Senior management of a franchisor could engage Franchisees to work together on finding mutually beneficial solutions, but because of self-interest, that tends not to happen.  This is another example of why Franchisees in any system should consider pre-emptive discussions and action to advocate for their interests.

Wings discount eats into zee profits

A surplus of Mighty Wings may have to be discounted in order to be sold, which in turn eats into McDonald's zees' profits.  Adage reports this:

"The question is, what's more precious, advertising dollars needed to grow sales or the wings McDonald's has on inventory?" said Richard Adams, a former McDonald's franchisee and current franchise consultant. "McDonald's corporate develops the product and tells the suppliers how much to produce -- it's all on them. Franchisees appear to be saying, 'If you like your Mighty Wings, you can keep your Mighty Wings.'"
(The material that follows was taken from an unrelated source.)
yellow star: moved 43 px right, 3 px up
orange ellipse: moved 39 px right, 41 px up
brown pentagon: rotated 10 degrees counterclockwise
This is the kind of thing that happens when the franchisor has total and arbitrary control of their franchisees.

Gloom & Doom is Back With Wings

Leaders lead and McDonald's must continue to push the envelope or they will end up like a Darden concept.. The easiest armchair consulting quarterbacking is jumping on the bandwagon of those who tell you of a miss step. Looking back is not so hard from a rocking chair.
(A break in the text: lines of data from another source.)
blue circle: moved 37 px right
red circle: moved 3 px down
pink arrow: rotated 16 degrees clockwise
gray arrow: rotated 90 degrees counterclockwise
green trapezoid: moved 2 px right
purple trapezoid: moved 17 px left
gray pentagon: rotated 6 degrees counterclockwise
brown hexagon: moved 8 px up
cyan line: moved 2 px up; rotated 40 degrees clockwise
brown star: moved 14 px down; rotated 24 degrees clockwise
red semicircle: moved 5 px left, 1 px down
Give McDonald's credit for extending it's menu product categories.

McDonald's losing its mojo is big news

Yes, but you miss the point. McDonald's has been a leader of the pack but it has made stumble after stumble in a race that would have been easy for it in the past. The Wings thing is the latest sign of many that McDonald's has been losing its mojo.

That's a big thing. McDonald's isn't supposed to be Wendy's or Burger King.

Very Few Big Mac's

No one missed the point but the author. There is only one Big Mac after 30+years. Few LTO's provide long term lift. The previous visitor was right. Leading means pushing the menu limits, which is at times more important than doing nothing or copying others like Burger King or Wendy's.

Big Mac Writer Misses the Point

This McDonalds issue is not about Big Macs (yes, Burger King and Carl's have copied the Big Mac). It's about an industry leader that isn't leading and managing the new product process properly.

Restaurants must innovate and test, but the point of testing is to learn and fix issues before they debut nationally.